BEGIN SUPPLIED ENTRIES
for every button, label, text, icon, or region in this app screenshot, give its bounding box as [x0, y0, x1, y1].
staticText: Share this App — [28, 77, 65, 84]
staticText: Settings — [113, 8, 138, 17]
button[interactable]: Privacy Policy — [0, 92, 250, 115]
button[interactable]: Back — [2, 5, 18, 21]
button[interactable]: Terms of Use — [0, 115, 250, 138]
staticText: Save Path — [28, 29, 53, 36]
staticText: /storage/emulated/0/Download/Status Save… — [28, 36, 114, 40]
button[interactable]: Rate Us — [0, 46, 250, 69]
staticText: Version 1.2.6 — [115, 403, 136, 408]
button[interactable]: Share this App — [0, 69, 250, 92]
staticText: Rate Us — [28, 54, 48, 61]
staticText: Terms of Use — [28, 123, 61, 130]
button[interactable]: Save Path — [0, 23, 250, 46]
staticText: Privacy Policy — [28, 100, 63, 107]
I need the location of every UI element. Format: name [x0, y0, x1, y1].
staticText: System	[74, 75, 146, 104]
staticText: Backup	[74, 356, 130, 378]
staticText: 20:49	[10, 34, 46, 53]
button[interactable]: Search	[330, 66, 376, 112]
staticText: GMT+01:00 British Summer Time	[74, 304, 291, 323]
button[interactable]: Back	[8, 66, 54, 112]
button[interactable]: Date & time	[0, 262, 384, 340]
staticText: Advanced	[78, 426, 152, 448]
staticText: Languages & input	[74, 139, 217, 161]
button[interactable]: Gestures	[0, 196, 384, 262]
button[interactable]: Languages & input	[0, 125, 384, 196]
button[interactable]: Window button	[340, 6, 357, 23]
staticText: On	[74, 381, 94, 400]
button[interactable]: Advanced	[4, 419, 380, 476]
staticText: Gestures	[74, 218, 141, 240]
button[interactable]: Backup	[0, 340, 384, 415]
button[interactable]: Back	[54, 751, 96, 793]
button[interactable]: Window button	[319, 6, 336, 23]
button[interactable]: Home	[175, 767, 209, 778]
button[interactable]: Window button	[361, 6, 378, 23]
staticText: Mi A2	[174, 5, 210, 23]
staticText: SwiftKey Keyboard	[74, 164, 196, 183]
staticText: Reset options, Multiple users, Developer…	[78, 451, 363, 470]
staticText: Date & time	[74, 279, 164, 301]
END SUPPLIED ENTRIES
**TASK:** Check every line above for the word "Policy" and copy those that have it.

**EXERCISE ANSWER:**
button[interactable]: Privacy Policy — [0, 92, 250, 115]
staticText: Privacy Policy — [28, 100, 63, 107]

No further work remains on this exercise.